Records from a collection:

══════════

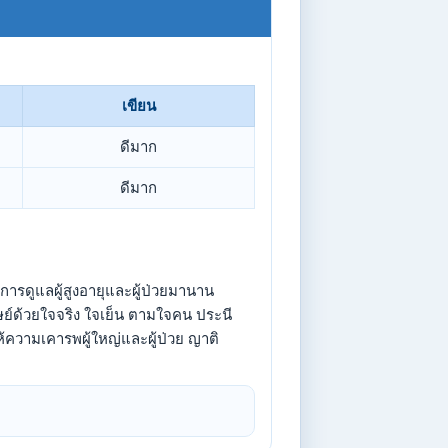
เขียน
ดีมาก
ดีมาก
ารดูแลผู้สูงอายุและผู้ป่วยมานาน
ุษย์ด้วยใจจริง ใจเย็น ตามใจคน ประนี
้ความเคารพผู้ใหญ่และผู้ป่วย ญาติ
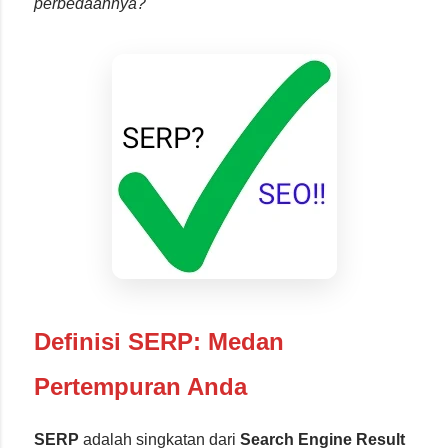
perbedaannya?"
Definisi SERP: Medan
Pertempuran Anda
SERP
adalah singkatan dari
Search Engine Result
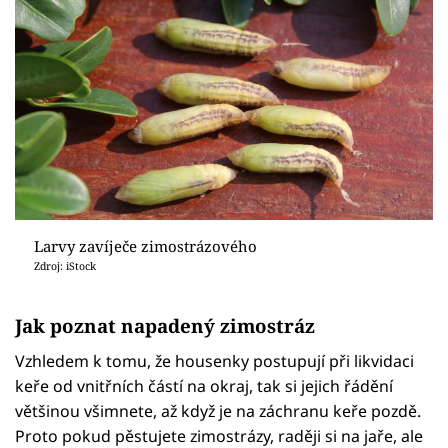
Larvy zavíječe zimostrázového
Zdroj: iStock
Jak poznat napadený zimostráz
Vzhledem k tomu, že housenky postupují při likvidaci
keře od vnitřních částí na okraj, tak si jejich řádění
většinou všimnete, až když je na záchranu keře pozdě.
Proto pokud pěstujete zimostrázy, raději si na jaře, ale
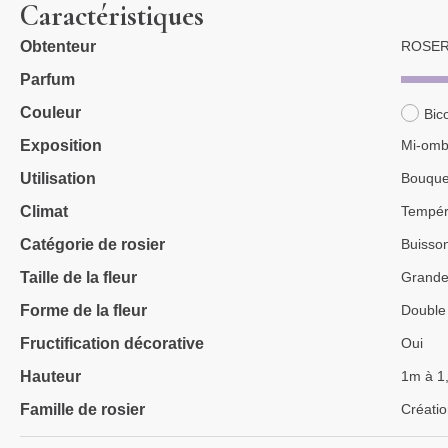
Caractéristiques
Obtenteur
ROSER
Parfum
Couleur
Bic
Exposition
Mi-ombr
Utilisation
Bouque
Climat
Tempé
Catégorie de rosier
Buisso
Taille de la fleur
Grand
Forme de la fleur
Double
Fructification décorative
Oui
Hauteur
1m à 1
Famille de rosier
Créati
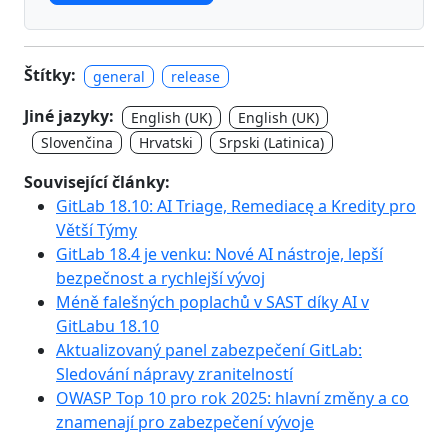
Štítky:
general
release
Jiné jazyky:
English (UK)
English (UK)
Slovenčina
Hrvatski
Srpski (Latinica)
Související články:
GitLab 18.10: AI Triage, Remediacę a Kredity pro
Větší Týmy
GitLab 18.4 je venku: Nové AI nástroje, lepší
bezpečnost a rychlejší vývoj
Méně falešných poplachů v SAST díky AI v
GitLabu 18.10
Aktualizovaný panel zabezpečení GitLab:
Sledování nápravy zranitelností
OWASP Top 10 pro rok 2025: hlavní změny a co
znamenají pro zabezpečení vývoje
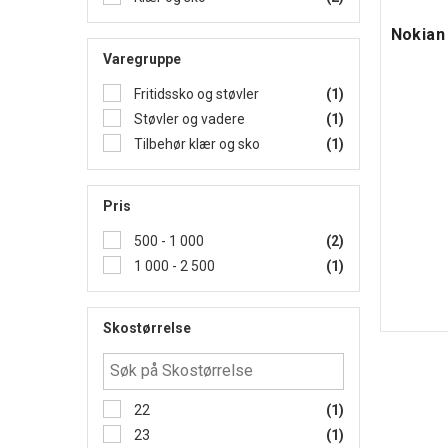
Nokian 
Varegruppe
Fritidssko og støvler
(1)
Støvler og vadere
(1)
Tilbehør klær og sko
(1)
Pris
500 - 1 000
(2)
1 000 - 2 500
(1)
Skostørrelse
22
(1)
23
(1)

══════════

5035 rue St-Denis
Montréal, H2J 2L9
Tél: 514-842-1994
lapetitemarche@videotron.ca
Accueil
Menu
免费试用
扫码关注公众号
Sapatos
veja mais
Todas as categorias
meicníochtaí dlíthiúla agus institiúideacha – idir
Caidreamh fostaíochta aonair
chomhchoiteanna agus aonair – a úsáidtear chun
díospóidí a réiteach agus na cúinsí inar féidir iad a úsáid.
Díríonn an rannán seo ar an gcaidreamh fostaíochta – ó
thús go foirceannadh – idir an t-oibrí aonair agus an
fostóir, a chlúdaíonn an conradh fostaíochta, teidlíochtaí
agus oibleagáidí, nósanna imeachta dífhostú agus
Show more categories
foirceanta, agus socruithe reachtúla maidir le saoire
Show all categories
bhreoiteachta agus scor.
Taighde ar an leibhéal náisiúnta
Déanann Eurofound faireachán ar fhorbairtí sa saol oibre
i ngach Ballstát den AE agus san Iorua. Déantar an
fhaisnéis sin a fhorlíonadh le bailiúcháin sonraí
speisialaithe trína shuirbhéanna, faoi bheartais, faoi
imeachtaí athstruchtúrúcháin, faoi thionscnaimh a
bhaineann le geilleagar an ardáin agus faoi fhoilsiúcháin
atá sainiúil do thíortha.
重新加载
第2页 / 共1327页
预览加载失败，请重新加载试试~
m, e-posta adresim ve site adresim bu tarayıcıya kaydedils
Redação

══════════

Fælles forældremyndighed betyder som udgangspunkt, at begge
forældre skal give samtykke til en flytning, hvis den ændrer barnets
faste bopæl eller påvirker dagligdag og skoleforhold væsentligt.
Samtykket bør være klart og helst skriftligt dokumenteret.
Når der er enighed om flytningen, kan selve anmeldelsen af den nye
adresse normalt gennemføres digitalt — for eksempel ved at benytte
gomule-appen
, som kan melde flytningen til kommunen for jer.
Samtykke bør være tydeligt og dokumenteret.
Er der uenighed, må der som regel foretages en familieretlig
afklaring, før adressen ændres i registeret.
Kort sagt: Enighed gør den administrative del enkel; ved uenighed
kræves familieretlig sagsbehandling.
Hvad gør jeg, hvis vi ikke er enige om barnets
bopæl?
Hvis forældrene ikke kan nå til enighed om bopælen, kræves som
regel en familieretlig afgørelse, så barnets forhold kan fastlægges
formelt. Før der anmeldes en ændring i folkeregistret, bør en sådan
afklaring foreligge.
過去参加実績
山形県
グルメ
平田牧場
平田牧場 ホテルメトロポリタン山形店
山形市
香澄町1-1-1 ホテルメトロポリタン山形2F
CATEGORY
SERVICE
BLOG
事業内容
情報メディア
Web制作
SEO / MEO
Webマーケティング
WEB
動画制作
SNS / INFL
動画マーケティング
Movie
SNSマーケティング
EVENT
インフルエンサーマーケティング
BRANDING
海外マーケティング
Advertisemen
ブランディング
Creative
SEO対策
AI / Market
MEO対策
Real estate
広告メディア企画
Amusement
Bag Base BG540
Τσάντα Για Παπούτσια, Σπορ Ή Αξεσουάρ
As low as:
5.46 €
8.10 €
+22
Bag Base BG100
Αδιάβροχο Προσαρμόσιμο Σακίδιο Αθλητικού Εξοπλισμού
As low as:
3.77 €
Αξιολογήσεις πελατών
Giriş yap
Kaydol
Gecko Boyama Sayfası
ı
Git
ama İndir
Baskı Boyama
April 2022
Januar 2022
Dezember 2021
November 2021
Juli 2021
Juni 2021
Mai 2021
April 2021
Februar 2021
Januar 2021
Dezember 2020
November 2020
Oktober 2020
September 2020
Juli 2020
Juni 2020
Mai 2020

══════════

__PROBLEM STATEMENT__
Where a line of the data holds "dokumenteret", show that line.

__COMPLETED EXERCISE__
Samtykket bør være klart og helst skriftligt dokumenteret.
Samtykke bør være tydeligt og dokumenteret.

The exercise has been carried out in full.